Sri Mulyani mengatakan otoritas tinggal menentukan sektor usaha yang bisa menunda pembayaran PPh Pasal 21 untuk pegawai serta durasi pelaksanaannya. Setelah itu, dia akan segera mempresentasikan usulan insentif itu kepada Menko Perekonomian Airlangga dan Presiden Jokowi untuk meminta persetujuan.
“Tinggal 5% sisanya [proses penyusunan usulan insentif]. Soal keputusan timing dan harus dipresentasikan dulu," katanya di Jakarta, Selasa (10/3/2020).
Sri Mulyani mengatakan pembahasan PPh Pasal 21 sudah cukup detail.
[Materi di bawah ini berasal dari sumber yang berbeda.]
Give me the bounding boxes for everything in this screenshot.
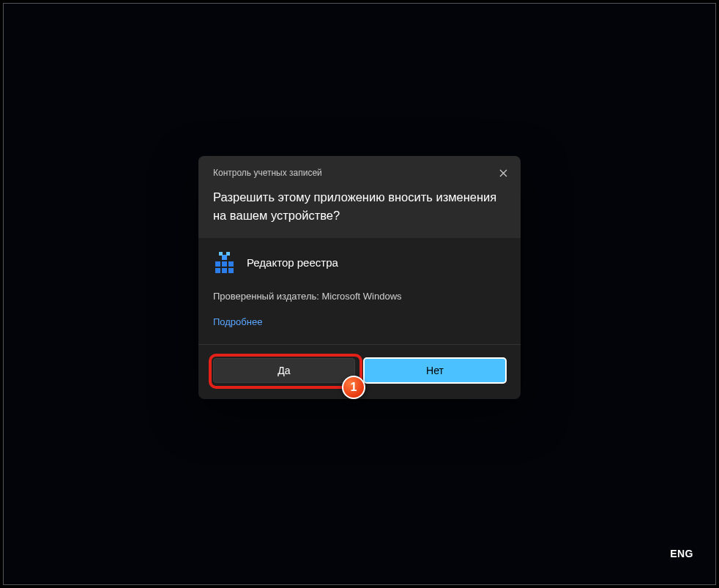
no-button[interactable]: Нет (364, 358, 506, 383)
app-row: Редактор реестра (213, 251, 506, 275)
dialog-footer: Да Нет 1 (198, 344, 521, 399)
svg-rect-6 (222, 255, 227, 260)
yes-button[interactable]: Да (213, 358, 355, 383)
close-icon (499, 168, 507, 179)
yes-button-label: Да (277, 365, 290, 376)
language-indicator[interactable]: ENG (670, 548, 693, 559)
svg-rect-8 (226, 252, 230, 256)
publisher-text: Проверенный издатель: Microsoft Windows (213, 291, 506, 302)
no-button-label: Нет (426, 365, 444, 376)
svg-rect-3 (215, 268, 220, 273)
svg-rect-7 (219, 252, 223, 256)
uac-dialog: Контроль учетных записей Разрешить этому… (198, 156, 521, 399)
svg-rect-2 (228, 261, 234, 267)
dialog-caption: Контроль учетных записей (213, 168, 506, 178)
more-details-link[interactable]: Подробнее (213, 316, 262, 327)
svg-rect-1 (222, 261, 227, 267)
svg-rect-0 (215, 261, 220, 267)
dialog-header: Контроль учетных записей Разрешить этому… (198, 156, 521, 238)
svg-rect-5 (228, 268, 234, 273)
regedit-icon (213, 251, 236, 275)
dialog-body: Редактор реестра Проверенный издатель: M… (198, 238, 521, 344)
screen-frame: Контроль учетных записей Разрешить этому… (3, 3, 716, 585)
svg-rect-4 (222, 268, 227, 273)
dialog-title: Разрешить этому приложению вносить измен… (213, 188, 506, 225)
close-button[interactable] (493, 163, 513, 184)
app-name: Редактор реестра (247, 256, 338, 269)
Dengan memperhatikan pengalaman pada kebijakan 2008, Sri Mulyani telah menyiapkan mekanisme yang ideal untuk situasi saat ini.
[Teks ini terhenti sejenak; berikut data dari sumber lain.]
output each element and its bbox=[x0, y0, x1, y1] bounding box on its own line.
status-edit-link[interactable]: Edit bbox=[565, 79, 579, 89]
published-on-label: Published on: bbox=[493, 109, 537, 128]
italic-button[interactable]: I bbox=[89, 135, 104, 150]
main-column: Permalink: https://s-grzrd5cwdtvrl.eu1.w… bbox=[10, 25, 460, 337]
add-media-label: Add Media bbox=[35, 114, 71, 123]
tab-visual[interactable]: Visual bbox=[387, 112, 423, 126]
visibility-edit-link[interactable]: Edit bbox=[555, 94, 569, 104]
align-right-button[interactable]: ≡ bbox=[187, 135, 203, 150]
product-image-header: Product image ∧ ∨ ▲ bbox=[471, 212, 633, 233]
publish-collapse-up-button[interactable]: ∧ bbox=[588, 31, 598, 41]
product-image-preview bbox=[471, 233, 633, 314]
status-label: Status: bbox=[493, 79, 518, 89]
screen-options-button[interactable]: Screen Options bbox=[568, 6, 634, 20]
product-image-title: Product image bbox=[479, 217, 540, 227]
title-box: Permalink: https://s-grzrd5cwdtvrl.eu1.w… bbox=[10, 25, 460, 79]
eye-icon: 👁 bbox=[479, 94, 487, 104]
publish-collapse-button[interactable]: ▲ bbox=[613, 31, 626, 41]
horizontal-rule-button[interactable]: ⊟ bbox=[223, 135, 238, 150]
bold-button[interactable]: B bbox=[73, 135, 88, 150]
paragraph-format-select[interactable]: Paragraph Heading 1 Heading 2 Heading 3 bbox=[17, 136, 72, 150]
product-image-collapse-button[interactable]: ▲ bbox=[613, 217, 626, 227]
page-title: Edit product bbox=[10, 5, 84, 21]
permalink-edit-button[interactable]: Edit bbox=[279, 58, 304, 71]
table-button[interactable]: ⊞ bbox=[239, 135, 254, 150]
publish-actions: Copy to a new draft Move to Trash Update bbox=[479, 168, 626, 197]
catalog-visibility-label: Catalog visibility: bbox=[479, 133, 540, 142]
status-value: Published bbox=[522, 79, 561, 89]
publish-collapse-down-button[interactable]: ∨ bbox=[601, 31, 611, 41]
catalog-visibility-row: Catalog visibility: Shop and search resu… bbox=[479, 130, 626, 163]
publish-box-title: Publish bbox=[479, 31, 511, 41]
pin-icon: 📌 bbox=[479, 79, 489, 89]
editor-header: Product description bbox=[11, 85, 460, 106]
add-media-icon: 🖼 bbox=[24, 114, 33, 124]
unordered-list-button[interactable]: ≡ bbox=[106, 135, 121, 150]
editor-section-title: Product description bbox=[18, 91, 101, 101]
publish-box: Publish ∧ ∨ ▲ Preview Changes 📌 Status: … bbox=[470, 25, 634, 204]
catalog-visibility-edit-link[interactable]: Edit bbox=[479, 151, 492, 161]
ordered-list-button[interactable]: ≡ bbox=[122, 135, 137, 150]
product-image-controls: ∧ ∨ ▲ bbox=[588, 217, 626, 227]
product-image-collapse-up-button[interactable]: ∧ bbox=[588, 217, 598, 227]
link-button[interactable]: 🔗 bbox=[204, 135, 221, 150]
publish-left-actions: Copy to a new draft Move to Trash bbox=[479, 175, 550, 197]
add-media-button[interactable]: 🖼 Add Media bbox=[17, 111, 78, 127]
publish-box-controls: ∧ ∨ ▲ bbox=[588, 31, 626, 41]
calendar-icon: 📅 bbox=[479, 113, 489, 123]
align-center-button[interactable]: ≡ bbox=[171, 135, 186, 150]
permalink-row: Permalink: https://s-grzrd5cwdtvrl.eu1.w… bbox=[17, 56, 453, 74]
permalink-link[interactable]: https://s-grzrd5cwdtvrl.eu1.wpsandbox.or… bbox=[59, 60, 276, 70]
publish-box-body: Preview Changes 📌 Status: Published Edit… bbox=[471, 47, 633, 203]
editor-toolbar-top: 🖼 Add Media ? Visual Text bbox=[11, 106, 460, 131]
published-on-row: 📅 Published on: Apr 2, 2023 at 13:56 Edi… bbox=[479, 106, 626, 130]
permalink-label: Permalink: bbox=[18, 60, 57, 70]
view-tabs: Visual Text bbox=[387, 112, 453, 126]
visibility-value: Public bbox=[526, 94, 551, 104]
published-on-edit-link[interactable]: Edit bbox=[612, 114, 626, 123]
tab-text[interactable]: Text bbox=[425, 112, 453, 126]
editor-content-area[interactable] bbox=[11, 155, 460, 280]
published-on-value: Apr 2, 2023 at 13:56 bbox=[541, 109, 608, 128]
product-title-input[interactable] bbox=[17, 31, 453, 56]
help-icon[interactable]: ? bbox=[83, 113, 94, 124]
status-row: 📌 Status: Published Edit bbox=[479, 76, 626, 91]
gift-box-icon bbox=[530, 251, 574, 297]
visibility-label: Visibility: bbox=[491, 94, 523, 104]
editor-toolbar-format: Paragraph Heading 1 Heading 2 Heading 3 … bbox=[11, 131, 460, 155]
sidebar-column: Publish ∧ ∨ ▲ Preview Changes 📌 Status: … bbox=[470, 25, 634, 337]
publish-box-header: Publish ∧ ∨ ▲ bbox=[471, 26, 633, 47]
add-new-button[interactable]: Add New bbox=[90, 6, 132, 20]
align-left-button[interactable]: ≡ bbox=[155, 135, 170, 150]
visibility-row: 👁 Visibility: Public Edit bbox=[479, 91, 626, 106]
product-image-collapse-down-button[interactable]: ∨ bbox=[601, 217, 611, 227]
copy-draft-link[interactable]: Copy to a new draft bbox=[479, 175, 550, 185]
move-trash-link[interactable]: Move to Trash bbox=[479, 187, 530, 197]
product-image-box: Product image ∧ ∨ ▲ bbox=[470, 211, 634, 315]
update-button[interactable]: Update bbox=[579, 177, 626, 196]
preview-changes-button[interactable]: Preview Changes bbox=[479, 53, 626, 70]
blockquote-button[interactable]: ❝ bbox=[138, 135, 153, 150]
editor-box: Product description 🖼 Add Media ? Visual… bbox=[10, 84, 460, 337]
Sri Mulyani mengatakan kebijakan penundaan pembayaran PPh Pasal 21 tersebut adalah bagian dari stimulus untuk mendorong perekonomian di negeri. Jika kebijakan itu berjalan, perusahaan bisa menunda penyetoran PPh Pasal 21 yang berupa pajak atas gaji pegawainya sehingga likuiditas perusahaan terjaga baik.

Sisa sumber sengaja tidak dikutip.